═════ SOURCE DATA ═════

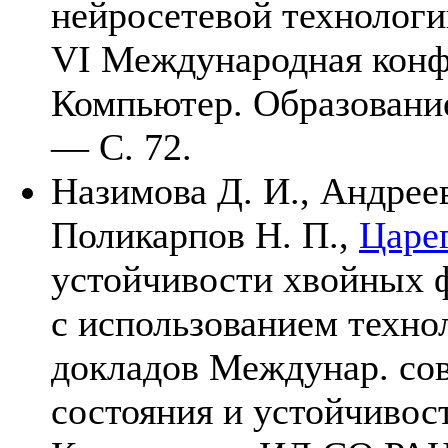
нейросетевой технологии
VI Международная конф
Компьютер. Образовани
— C. 72.
Назимова Д. И.,
Андреев
Поликарпов Н. П.,
Царег
устойчивости хвойных 
с использованием технол
докладов Междунар. cо
состояния и устойчивос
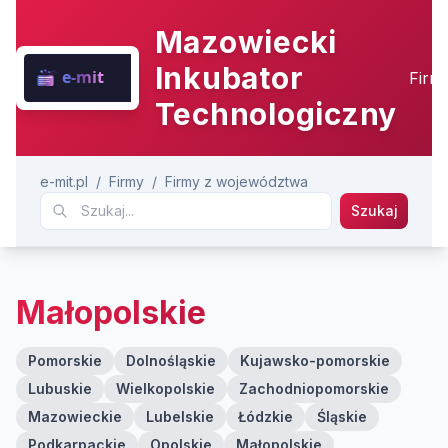
Mazowiecki
Inkubator
Firm
Technologiczny
e-mit.pl
/
Firmy
/
Firmy z województwa
Szukaj
Małopolskie
Pomorskie
Dolnośląskie
Kujawsko-pomorskie
Lubuskie
Wielkopolskie
Zachodniopomorskie
Mazowieckie
Lubelskie
Łódzkie
Śląskie
Podkarpackie
Opolskie
Małopolskie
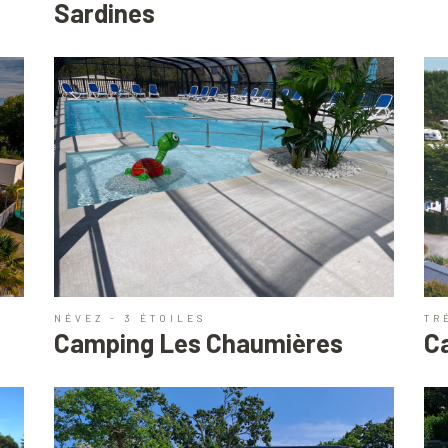
Sardines
NÉVEZ - 3 ÉTOILES
TR
Camping Les Chaumières
C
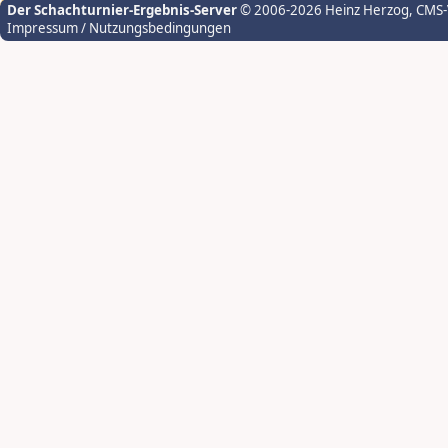
Der Schachturnier-Ergebnis-Server
© 2006-2026 Heinz Herzog
, CMS
Impressum / Nutzungsbedingungen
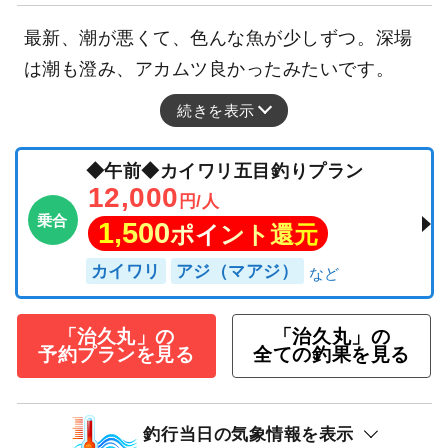
最新、潮が悪くて、色んな魚が少しずつ。深場
は潮も澄み、アカムツ良かったみたいです。
続きを表示
◆午前◆カイワリ五目釣りプラン
12,000
円/人
乗合
1,500
ポイント還元
カイワリ
アジ（マアジ）
「治久丸」の
「治久丸」の
予約プランを見る
全ての釣果を見る
釣行当日の気象情報を表示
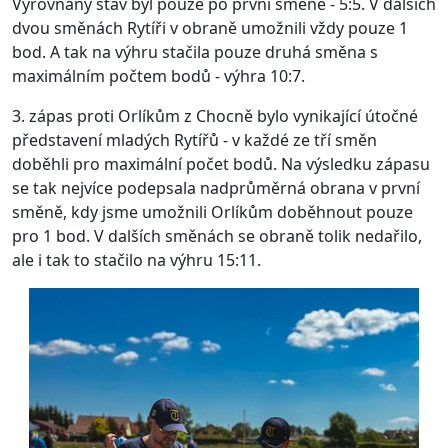
Vyrovnaný stav byl pouze po první směně - 5:5. V dalších
dvou směnách Rytíři v obraně umožnili vždy pouze 1
bod. A tak na výhru stačila pouze druhá směna s
maximálním počtem bodů - výhra 10:7.
3. zápas proti Orlíkům z Chocně bylo vynikající útočné
představení mladých Rytířů - v každé ze tří směn
doběhli pro maximální počet bodů. Na výsledku zápasu
se tak nejvíce podepsala nadprůměrná obrana v první
směně, kdy jsme umožnili Orlíkům doběhnout pouze
pro 1 bod. V dalších směnách se obraně tolik nedařilo,
ale i tak to stačilo na výhru 15:11.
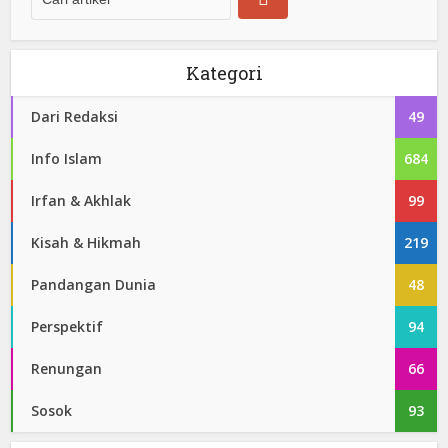
Kategori
Dari Redaksi
49
Info Islam
684
Irfan & Akhlak
99
Kisah & Hikmah
219
Pandangan Dunia
48
Perspektif
94
Renungan
66
Sosok
93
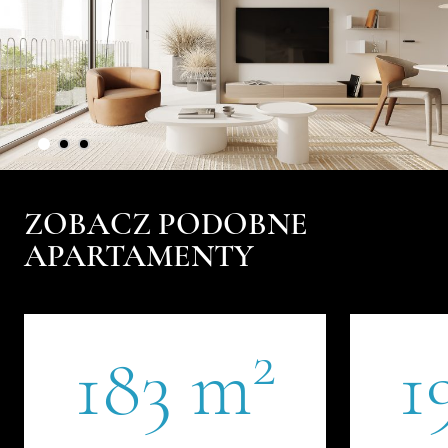
ZOBACZ PODOBNE
APARTAMENTY
2
183 m
1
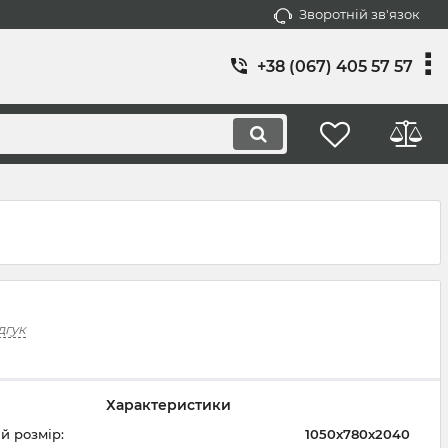
Зворотній зв'язок
+38 ‎(067) 405 57 57
дгук
Характеристики
й розмір:
1050х780х2040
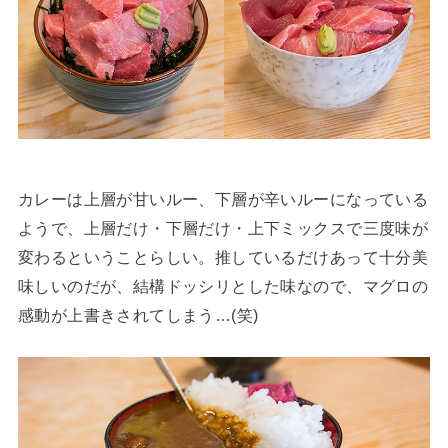
カレーは上層が甘いルー、下層が辛いルーになっている
ようで、上層だけ・下層だけ・上下ミックスで三度味が
変わるということらしい。推しているだけあって十分美
味しいのだが、結構ドッシリとした味なので、マグロの
感動が上書きされてしまう…(笑)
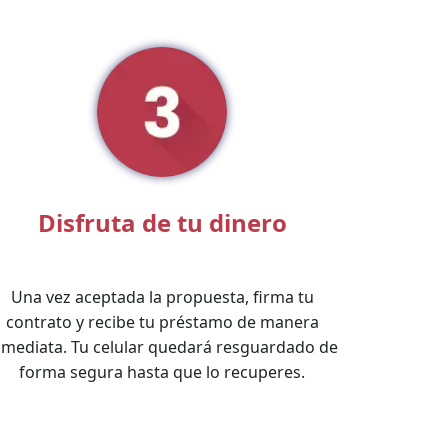
Disfruta de tu dinero
Una vez aceptada la propuesta, firma tu
contrato y recibe tu préstamo de manera
nmediata. Tu celular quedará resguardado de
forma segura hasta que lo recuperes.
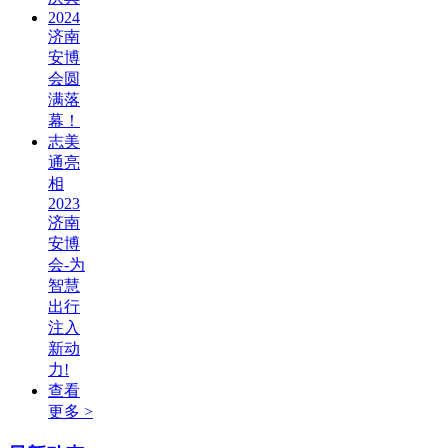
2024
济南
安博
会圆
满落
幕！
志美
通亮
相
2023
济南
安博
会-为
智慧
出行
注入
新动
力!
查看
更多 >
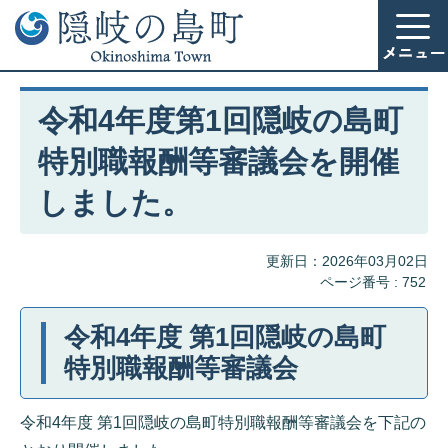
令和4年度第1回隠岐の島町
特別職報酬等審議会を開催
しました。
更新日：2026年03月02日
ページ番号 :
752
令和4年度 第1回隠岐の島町
特別職報酬等審議会
令和4年度 第1回隠岐の島町特別職報酬等審議会を下記の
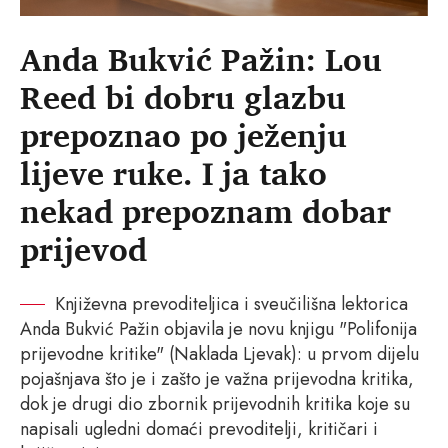
Anda Bukvić Pažin: Lou
Reed bi dobru glazbu
prepoznao po ježenju
lijeve ruke. I ja tako
nekad prepoznam dobar
prijevod
Književna prevoditeljica i sveučilišna lektorica
Anda Bukvić Pažin objavila je novu knjigu "Polifonija
prijevodne kritike" (Naklada Ljevak): u prvom dijelu
pojašnjava što je i zašto je važna prijevodna kritika,
dok je drugi dio zbornik prijevodnih kritika koje su
napisali ugledni domaći prevoditelji, kritičari i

═════

WHAT TO DO »
Transcribe all of the records exactly, without reproducing their pictures.

ANSWER FOR THIS EXERCISE »
нейросетевой технологии
VI Международная конф
Компьютер. Образовани
— C. 72.
Назимова Д. И.,
Андреев
Поликарпов Н. П.,
Царег
устойчивости хвойных 
с использованием технол
докладов Междунар. cо
состояния и устойчивос
Mazowiecki
Inkubator
Firm
Technologiczny
e-mit.pl
/
Firmy
/
Firmy z województwa
Szukaj
Małopolskie
Pomorskie
Dolnośląskie
Kujawsko-pomorskie
Lubuskie
Wielkopolskie
Zachodniopomorskie
Mazowieckie
Lubelskie
Łódzkie
Śląskie
Podkarpackie
Opolskie
Małopolskie
Sardines
NÉVEZ - 3 ÉTOILES
TR
Camping Les Chaumières
C
Der Schachturnier-Ergebnis-Server
© 2006-2026 Heinz Herzog
, CMS
Impressum / Nutzungsbedingungen
最新、潮が悪くて、色んな魚が少しずつ。深場
は潮も澄み、アカムツ良かったみたいです。
続きを表示
◆午前◆カイワリ五目釣りプラン
12,000
円/人
乗合
1,500
ポイント還元
カイワリ
アジ（マアジ）
「治久丸」の
「治久丸」の
予約プランを見る
全ての釣果を見る
釣行当日の気象情報を表示
Vyrovnaný stav byl pouze po první směně - 5:5. V dalších
dvou směnách Rytíři v obraně umožnili vždy pouze 1
bod. A tak na výhru stačila pouze druhá směna s
maximálním počtem bodů - výhra 10:7.
3. zápas proti Orlíkům z Chocně bylo vynikající útočné
představení mladých Rytířů - v každé ze tří směn
doběhli pro maximální počet bodů. Na výsledku zápasu
se tak nejvíce podepsala nadprůměrná obrana v první
směně, kdy jsme umožnili Orlíkům doběhnout pouze
pro 1 bod. V dalších směnách se obraně tolik nedařilo,
ale i tak to stačilo na výhru 15:11.
Kategori
Dari Redaksi
49
Info Islam
684
Irfan & Akhlak
99
Kisah & Hikmah
219
Pandangan Dunia
48
Perspektif
94
Renungan
66
Sosok
93
ZOBACZ PODOBNE
APARTAMENTY
2
183 m
1
Зворотній зв'язок
+38 ‎(067) 405 57 57
дгук
Характеристики
й розмір:
1050х780х2040
カレーは上層が甘いルー、下層が辛いルーになっている
ようで、上層だけ・下層だけ・上下ミックスで三度味が
変わるということらしい。推しているだけあって十分美
味しいのだが、結構ドッシリとした味なので、マグロの
感動が上書きされてしまう…(笑)
Disfruta de tu dinero
Una vez aceptada la propuesta, firma tu
contrato y recibe tu préstamo de manera
nmediata. Tu celular quedará resguardado de
forma segura hasta que lo recuperes.
2024
济南
安博
会圆
满落
幕！
志美
通亮
相
2023
济南
安博
会-为
智慧
出行
注入
新动
力!
查看
更多 >
令和4年度第1回隠岐の島町
特別職報酬等審議会を開催
しました。
更新日：2026年03月02日
ページ番号 :
752
令和4年度 第1回隠岐の島町
特別職報酬等審議会
令和4年度 第1回隠岐の島町特別職報酬等審議会を下記の
Anda Bukvić Pažin: Lou
Reed bi dobru glazbu
prepoznao po ježenju
lijeve ruke. I ja tako
nekad prepoznam dobar
prijevod
Književna prevoditeljica i sveučilišna lektorica
Anda Bukvić Pažin objavila je novu knjigu "Polifonija
prijevodne kritike" (Naklada Ljevak): u prvom dijelu
pojašnjava što je i zašto je važna prijevodna kritika,
dok je drugi dio zbornik prijevodnih kritika koje su
napisali ugledni domaći prevoditelji, kritičari i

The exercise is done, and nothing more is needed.